The other two guards laughed. "This ought to be fun."
"No, we're not alike," Wyatt said quietly.
"That's where you're wrong. The boys at the Huracan are out for fun and they were invitin' you to join in. No animosity and nothin' to prove, just a good Saturday night bataille. Me, I'm dead serious about teachin' you some manners, there's no funnin' in my mind at all. Swamp rats know how to treat women, and apparently you need to learn that lesson."
"You're going to be one sorry rat," Larry said, and circled Wyatt, his hands coming up in the classic boxer's stance. "I'm so sick of all of you, thinking you're so tough just because you grew up around alligators. I'll bet that's what they call you around these parts - Gator." He said the name in a sneering taunt.
"No, that would be my brother, and you should be damn glad he's not here. He wouldn' be quite so gentle as I'm goin' to be." Wyatt nodded at the man's boot. "If you think you're goin' to make your try for that holdout gun, all bets are off."
Larry scowled at him. "I won't need a gun for this." He stepped in close and fired off three rapid punches at Wyatt's face.
Wyatt blocked all three, and delivered a hard right to the man's belly, punching deep, driving the air from his lungs and letting him know it was a punishment, not a dance. The breath exploded out of Larry and he stumbled back, doubling over.

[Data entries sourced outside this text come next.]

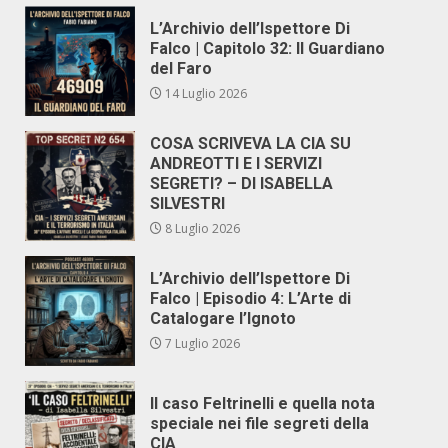
L’Archivio dell’Ispettore Di
Falco | Capitolo 32: Il Guardiano
del Faro
14 Luglio 2026
COSA SCRIVEVA LA CIA SU
ANDREOTTI E I SERVIZI
SEGRETI? – DI ISABELLA
SILVESTRI
8 Luglio 2026
L’Archivio dell’Ispettore Di
Falco | Episodio 4: L’Arte di
Catalogare l’Ignoto
7 Luglio 2026
Il caso Feltrinelli e quella nota
speciale nei file segreti della
CIA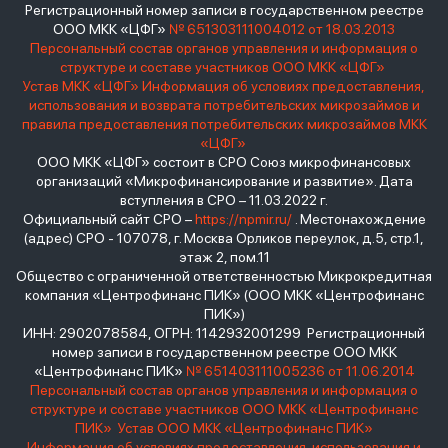
Регистрационный номер записи в государственном реестре
ООО МКК «ЦФГ»
№ 651303111004012 от 18.03.2013
Персональный состав органов управления и информация о
структуре и составе участников ООО МКК «ЦФГ»
Устав МКК «ЦФГ»
Информация об условиях предоставления,
использования и возврата потребительских микрозаймов и
правила предоставления потребительских микрозаймов МКК
«ЦФГ»
ООО МКК «ЦФГ» состоит в СРО Союз микрофинансовых
организаций «Микрофинансирование и развитие». Дата
вступления в СРО – 11.03.2022 г.
Официальный сайт СРО –
https://npmir.ru/
. Местонахождение
(адрес) СРО - 107078, г. Москва Орликов переулок, д.5, стр.1,
этаж 2, пом.11
Общество с ограниченной ответственностью Микрокредитная
компания «Центрофинанс ПИК» (ООО МКК «Центрофинанс
ПИК»)
ИНН: 2902078584, ОГРН: 1142932001299 Регистрационный
номер записи в государственном реестре ООО МКК
«Центрофинанс ПИК»
№ 651403111005236 от 11.06.2014
Персональный состав органов управления и информация о
структуре и составе участников ООО МКК «Центрофинанс
ПИК»
Устав ООО МКК «Центрофинанс ПИК»
Информация об условиях предоставления, использования и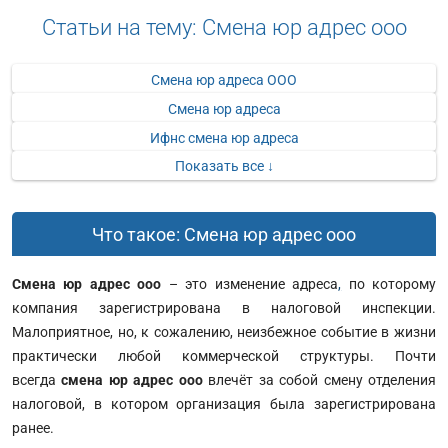
Статьи на тему: Смена юр адрес ооо
Смена юр адреса ООО
Смена юр адреса
Ифнс смена юр адреса
Показать все ↓
Что такое: Смена юр адрес ооо
Смена юр адрес ооо
– это изменение адреса
,
по которому
компания зарегистрирована в налоговой инспекции.
Малоприятное, но, к сожалению, неизбежное событие в жизни
практически любой коммерческой структуры. Почти
всегда
смена юр адрес ооо
влечёт за собой смену отделения
налоговой, в котором организация была зарегистрирована
ранее.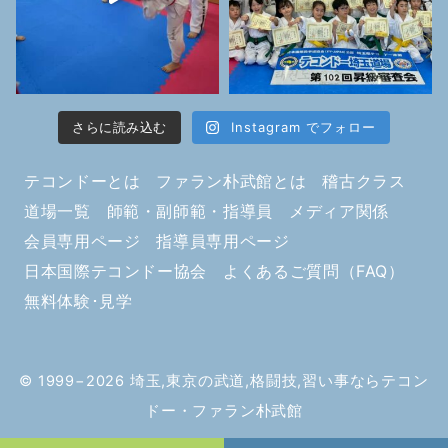
さらに読み込む
Instagram でフォロー
テコンドーとは
ファラン朴武館とは
稽古クラス
道場一覧
師範・副師範・指導員
メディア関係
会員専用ページ
指導員専用ページ
日本国際テコンドー協会
よくあるご質問（FAQ）
無料体験･見学
© 1999−2026
埼玉,東京の武道,格闘技,習い事ならテコン
ドー・ファラン朴武館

Wyatt slammed an elbow on his back, driving him straight to the ground. He stepped back.
"The thing you should know comin' into a neighborhood, Larry," he said, his voice gentle, as if he was a mother instructing a child, "you treat the people decent. That's all, just decent. And you don' ever put your hands on old ladies or any woman for that matter. It just isn' done."
Larry got to his feet slowly, this time looking at Wyatt warily. His two friends stopped laughing, watching as he staggered a little. All traces of amusement and contempt were gone from Larry's face.